I am using Oracle 10g. Here is my query
select * from Entries
where RefKey in (select RefKey
from Entries
where KeyStat = 1)
and RefKey = Key;
Here RefKey, Key and KeyStat all are indexed. The table is partitioned on another column which is not being used here. In this query, i am selecting master key (if RefKey = Key then master) currently active (KeyStat = 1). Here is the execution plan of this query using SQLTools 1.21 RC3.
----------------------------------------------------------------------------------------------------------------------
| Id | Operation | Name | Rows | Bytes | Cost (%CPU)| Time | Pstart| Pstop |
----------------------------------------------------------------------------------------------------------------------
| 0 | SELECT STATEMENT | | 1 | 270 | 218K (1)| 00:43:37 | | |
| 1 | NESTED LOOPS SEMI | | 1 | 270 | 218K (1)| 00:43:37 | | |
| 2 | PARTITION RANGE ALL | | 1 | 262 | 218K (1)| 00:43:37 | 1 | 12 |
|* 3 | TABLE ACCESS FULL | ENTRIES | 1 | 262 | 218K (1)| 00:43:37 | 1 | 12 |
|* 4 | TABLE ACCESS BY GLOBAL INDEX ROWID| ENTRIES | 10M| 77M| 3 (0)| 00:00:01 | ROWID | ROWID |
|* 5 | INDEX RANGE SCAN | IND_ENTR_REFKEY| 1 | | 2 (0)| 00:00:01 | | |
----------------------------------------------------------------------------------------------------------------------
I am concerned about ID = 3 "TABLE ACCESS FULL". If all the columns being used in this query are indexed then why oracle is doing full table scan.
How this can be optimized?
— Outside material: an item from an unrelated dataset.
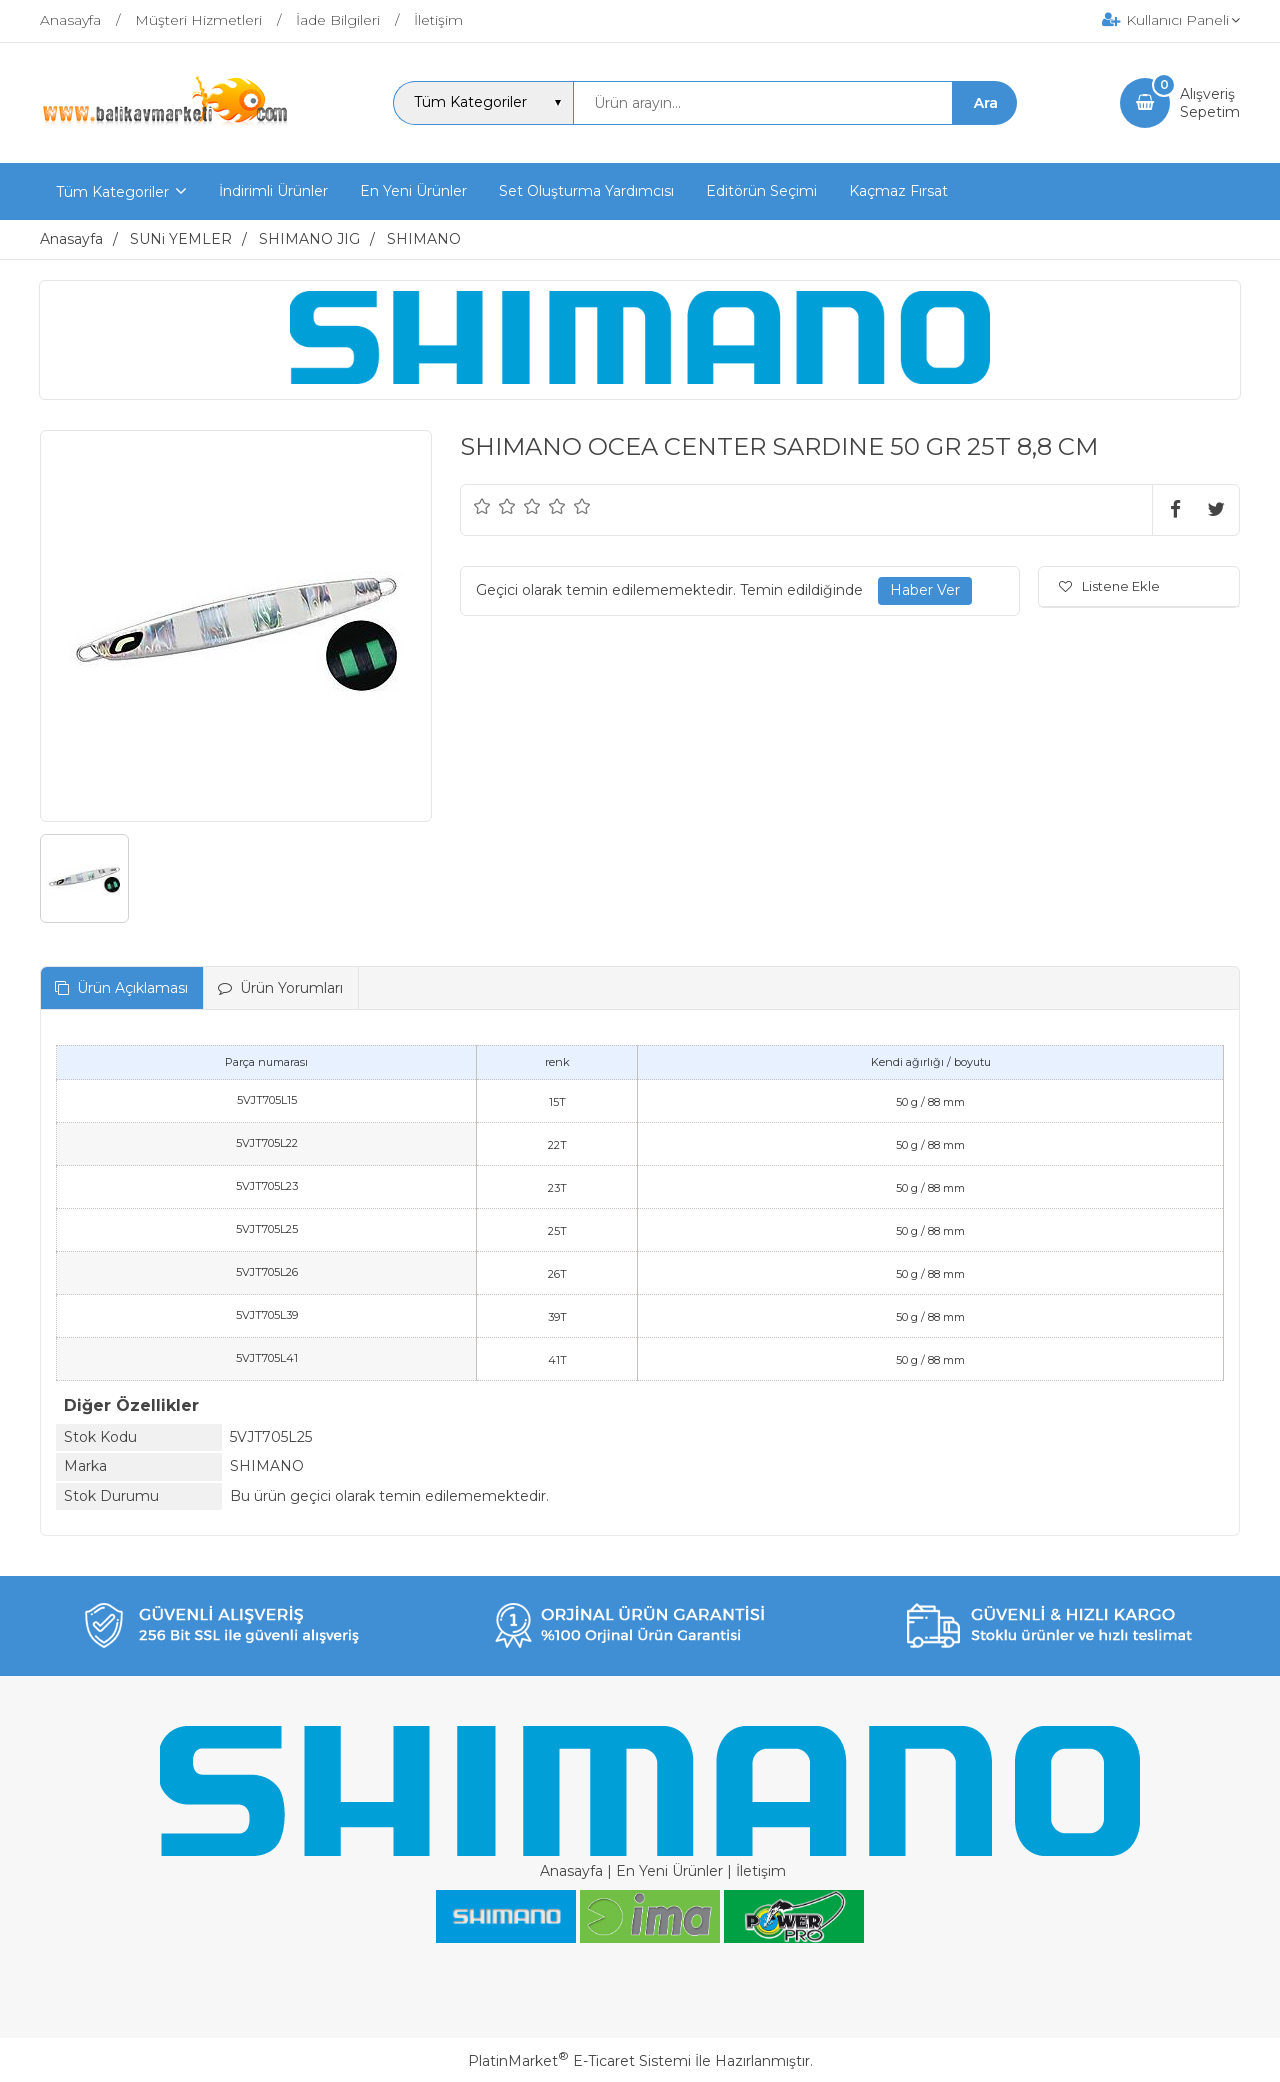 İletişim (761, 1871)
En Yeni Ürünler (669, 1871)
If i put some values in inner query, it returns much faster.
To explain why the sub-query is necessary: I am selecting the whole batch having at least one active key. Refkey is not unique; for instance:
Key=1, RefKey=1, Stat=1
Key=2, RefKey=1, Stat=0
Key=3, RefKey=2, Stat=1
"I am concerned about ID = 3 "TABLE ACCESS FULL". If all the columns being used in this query are indexed then why oracle is doing full table scan."
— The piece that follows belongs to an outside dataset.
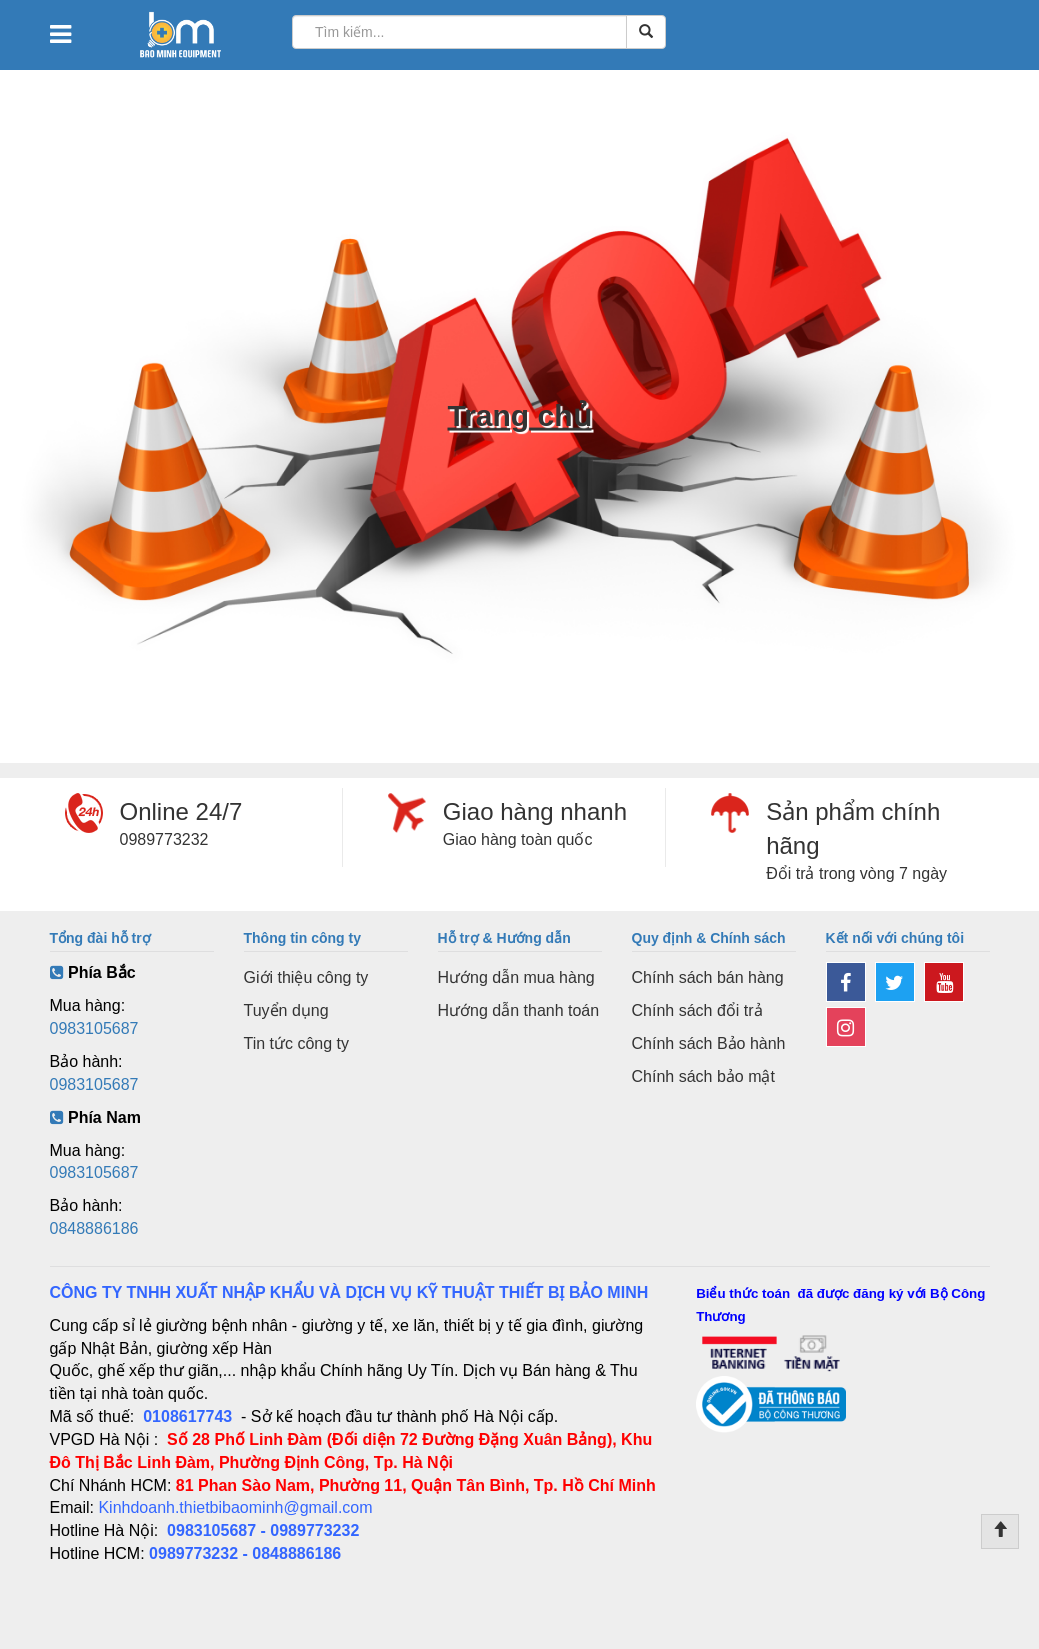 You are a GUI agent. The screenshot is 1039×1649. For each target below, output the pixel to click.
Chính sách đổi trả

The optimizer is ignoring the index on KEYSTAT. I would guess this is because KEYSTAT is not very selective (relatively few distinct values) and/or because those values are evenly distributed across the entire range of the ENTRIES table. If a query is going to hit pretty much every block in a table, FULL TABLE SCAN is the best path.
This guess is validated by the increased speed you get by filtering the sub-query.
As the others have suggested, refactoring your statement to remove the sub-query would be the best way to improve performance.
"There would be millions of entries having KeyStat= 0, only few in 1000s will have 1 so using index will be beneficial."
Skewed datadistribution is often a source of performance problems. You see, the thing is, the database doesn't know that KEYSTAT=1 is vastly more selective than KEYSTAT=0. Unless we tell it, which is why you might want to consider creating histograms when you gather statistics on that index. Find out more.
Note that histograms can cause problems as well as solve them, especially with queries which use bind variables instaead of literals. So benchmark in a sandpit before putting them into production.